The theory is to encourage business owners of all types to create economic opportunities whenever possible. The Work Opportunity Tax Credit also helps talk a bit of the stress off of various government assistance programs, many of which need all the help they can get.
The Work Opportunity Tax Credit: Breaking Things Down
With regard to the aforementioned targeted groups, they include ones like the following:
- Qualified IV-A recipients. This involves anyone who is getting financial assistance – or their family members – under Part A of title IV of the Social Security Act.
- Qualified veterans. An example of this would be a veteran or their family member who was getting SNAP assistance for at least three months. Other examples include those veterans who have been unemployed for various lengths of time given the circumstances.
- A qualified ex-felon. This is a convicted felon hired within at least a year of getting that conviction or being released from prison.
- Designated community residence. This is someone who is at least 18 years old (but no older than 40) and lives in either a rural renewal county or an empowerment zone.
- Vocational rehabilitation referral recipients.
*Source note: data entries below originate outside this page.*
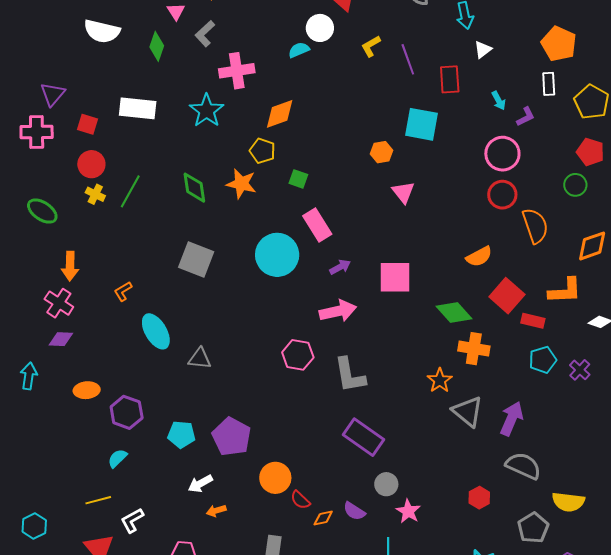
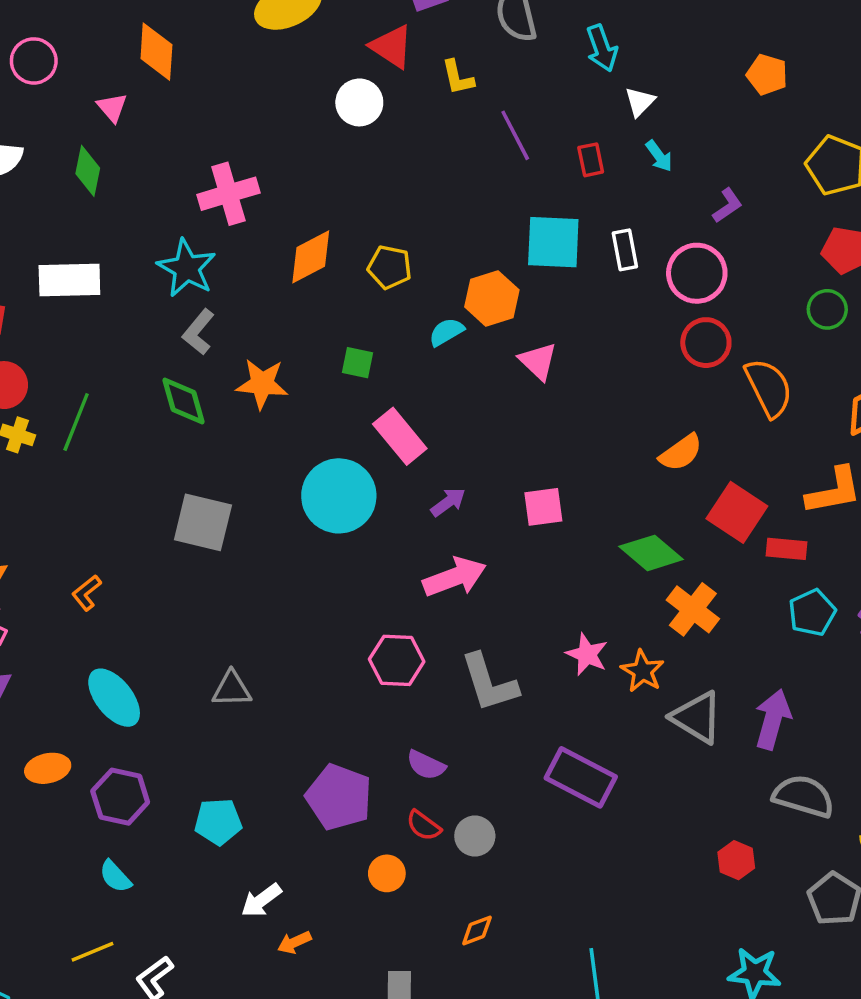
gray L-shape: (205, 34) -> (198, 332), moved
orange pentagon: (559, 44) -> (767, 75), size x0.7
yellow L-shape: (371, 46) -> (458, 77), moved, turned -65
cyan semicircle: (299, 50) -> (446, 332), moved
red rectangle: (450, 79) -> (591, 160), size x0.7
white rectangle: (549, 84) -> (625, 250), moved
cyan arrow: (499, 101) -> (659, 156), moved
yellow pentagon: (262, 151) -> (390, 267), moved
orange hexagon: (381, 152) -> (492, 298), size x1.4
pink square: (395, 277) -> (543, 507), size x0.7
cyan ellipse: (156, 331) -> (114, 698), moved
orange cross: (474, 349) -> (693, 609), turned 36
purple pentagon: (231, 437) -> (339, 797), moved
purple rectangle: (363, 437) -> (581, 777), moved
cyan semicircle: (117, 458) -> (115, 876), turned -80
orange circle: (275, 478) -> (387, 873), size x0.7
gray circle: (386, 484) -> (475, 836), moved
red semicircle: (300, 500) -> (424, 826), moved
purple semicircle: (354, 511) -> (426, 765), moved
pink star: (408, 511) -> (587, 654), moved

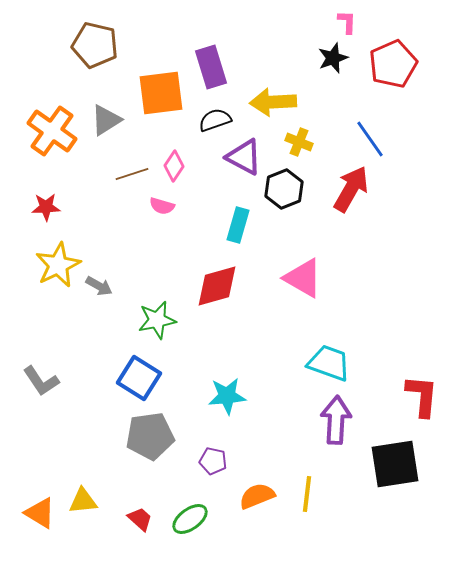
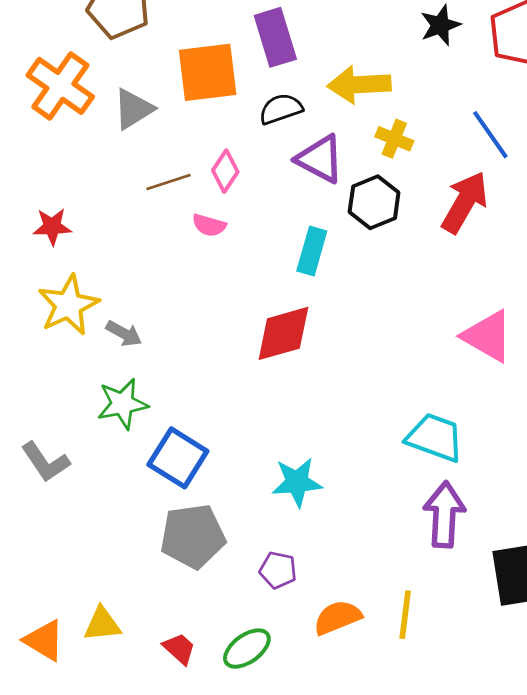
orange cross: (52, 131) -> (60, 86), moved
pink triangle: (303, 278) -> (488, 336), moved
green star: (157, 320) -> (123, 404), moved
This is someone with either a physical or mental disability (or in some cases both) who has been referred to the employer in question. They will also need to have completed either a state plan under the Rehabilitation Act, a program with the Department of Veteran Affairs, or an employment network plan.
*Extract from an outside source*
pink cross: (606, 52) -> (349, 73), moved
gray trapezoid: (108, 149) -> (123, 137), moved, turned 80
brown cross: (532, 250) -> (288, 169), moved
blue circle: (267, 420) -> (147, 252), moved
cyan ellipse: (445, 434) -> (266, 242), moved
- A qualified summer youth employee. This is someone who is between 16 and 18 years old, who performs services between May 1 and September 15, who has never worked for the employer before, and who lives in an empowerment zone.
Other examples of the targeted groups that would allow a business to get approved for the Work Opportunity Tax Credit involve those who have been on long-term unemployment, those who have been on long-term family assistance, and those who are qualified for SSI (supplemental security income), among others.
Because of the way that the Work Opportunity Tax Credit functions, a business cannot simply claim it on their federal income taxes. They must first go through a certification process to confirm that the newly hired employee is in fact a member of one of the targeted groups outlined above.
If approved, employers can then claim the Work Opportunity Tax Credit equal to 40% of the first-year wages, up to $6,000 (more for certain targeted groups) per employee. Thus, except for those targeted groups with higher allowable creditable wages, the maximum credit is $2,400 (40% of $6,000). For the full credit (40%), the targeted employee must work for a minimum of 400 hours in the first year. For those that work between 120 and 399 hours, the credit percentage is reduced to 25%.
The Work Opportunity Tax Credit is a general business credit. If an employer is tax-exempt, they can claim it against the money they are paying out in payroll taxes.
Additional Information About the Work Opportunity Tax Credit
One of the most important things to keep in mind about all of this is that the Work Opportunity Tax Credit is not permanent. It is only actually authorized until the final day of December 2025. The credit has been available for some years and was extended under the Consolidated Appropriations Act in 2021. If it continues to be successful it could easily get renewed again, but it would take an act of Congress to do so.
There are also specific ways to claim the credit that vary depending on your situation. A taxable business can claim the credit in the current year, carry back any unused credit for a single year, and then carry it forward up to 20 years. Again, this is after a qualified employee has been hired.
To claim the credit in a literal sense, you should begin by contacting the State Workforce Agency in your area to get a list of potential applicants. You may be able to find similar information from a local unemployment office.
After screening the potential new hires yourself to confirm that they do indeed qualify, you can submit the appropriate forms – Form 8850 being one of them. Depending on your business status you would also fill out and submit either ETA Form 9061 or 9063. Once completed, file the necessary documents with the State Workforce Agency.
Beyond that, simply make sure that the employee works the required hours during the first 12 months after you hired them (this is a requirement) and you can claim the Work Opportunity Tax Credit using IRS form 5884.